What if an ETF is riskier than holding individual stocks? Is this even possible? I believe it is and no the context is not the structure of a fund like a derivatives based product.

Someone looking to build a portfolio comprised of narrow based funds would, I think, need to make some sort of decision about the financial sector. If you look at most of the financial sector ETFs, they all seem to be heaviest in some lousy companies. I continue to believe that banks (the ones that are most likely to be heavy in these funds) in the US, Europe, Japan and China stink. How could someone who agrees with that buy Financial Select Sector SPDR ETF (NYSEARCA:XLF) or SPDR S&P International Financial Sector ETF (NYSEARCA:IPF) (as examples)? Obviously some folks think these banks are good investments right here and maybe they'll be right, but I think that is a long way off.

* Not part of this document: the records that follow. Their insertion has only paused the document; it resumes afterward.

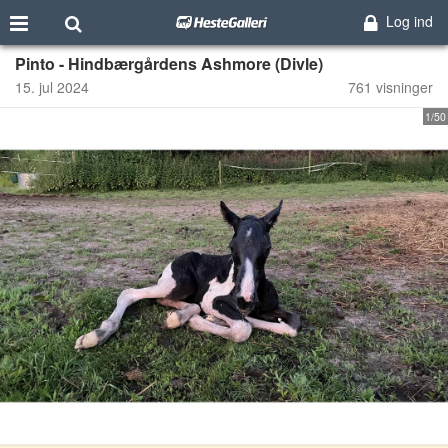
Log ind
Pinto - Hindbærgårdens Ashmore (Divle)
15. jul 2024
761 visninger
1/50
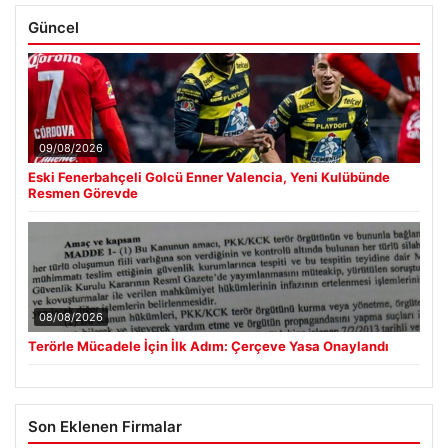
Güncel
09/08/2026
Eski Fenerbahçeli Golcü Enner Valencia, Yeni Kulübünde
Resmen Görevde
08/08/2026
Terörle Mücadele İçin İlk Adım: Çerçeve Yasa Onaylandı
Son Eklenen Firmalar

Other ETF alternatives in the sector include narrower bank funds which might work for some people, there are a couple of capital markets funds but they have investment banks in them, PowerShares has a small cap fund. One other place to look would be country funds that are heavy in financials. For example, iShares Singapore (NYSEARCA:EWS) has 44% in financials and there are many other funds with financial weightings in the same ballpark. Whether this type of exposure counts as a proxy is really up to the end user.

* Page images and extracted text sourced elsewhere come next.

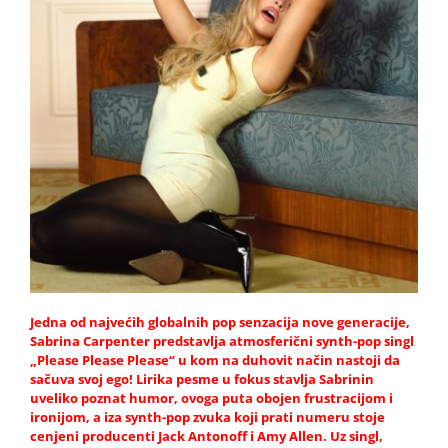
Jedna od najvećih globalnih pop senzacija nove generacije,
Sabrina Carpenter predstavlja atmosferični synth-pop singl
„Please Please Please“ u kom na duhovit način nastoji da
sačuva svoj ego! Lirika pesme u fokus stavlja Sabrinin
uveliko poznat humor, ovoga puta obojen frustracijom i
ironijom, a iza synth-pop zvuka koji prati numeru stoje
cenjeni producenti Jack Antonoff i Amy Allen. Uz singl,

So, anyone wanting at least some financial exposure, but thinking the ETFs are too flawed to own, will need to consider individual stocks. Our firm has some accounts that size-wise are ideally suited to one or two holdings per sector with the vast majority being ETFs, but for the financial sector I can't really find an ETF I'm comfortable with (iShares Emerging Market Financial (NASDAQ:EMFN) has 30% in China and the EG Shares Financial GEMS ETF (NYSEARCA:FGEM) has 37% in China).

This creates the possibility that individual stocks must be considered as a proxy for financial related ETFs--so to speak.

That I might be negatively disposed to financial ETFs really shouldn't mean much to you but if you are someone who uses ETFs, it should underscore the idea that no single wrapper can be ideal for every segment that might be built into a diversified equity portfolio. I would hope that anyone using ETFs would take the time to look under the hood and make a decision or two about what is there. In that context it is possible that for a given fund you will not like what you see and if that is possible then it is also possible that all the funds in a space will be unattractive.

This creates the need for a willingness to consider some individual stocks in a portfolio that is large enough to go narrower than SPDR S&P 500 Trust ETF (NYSEARCA:SPY), iShares MSCI EAFE Index ETF (NYSEARCA:EFA), iShares Russell 2000 Index ETF (NYSEARCA:IWM).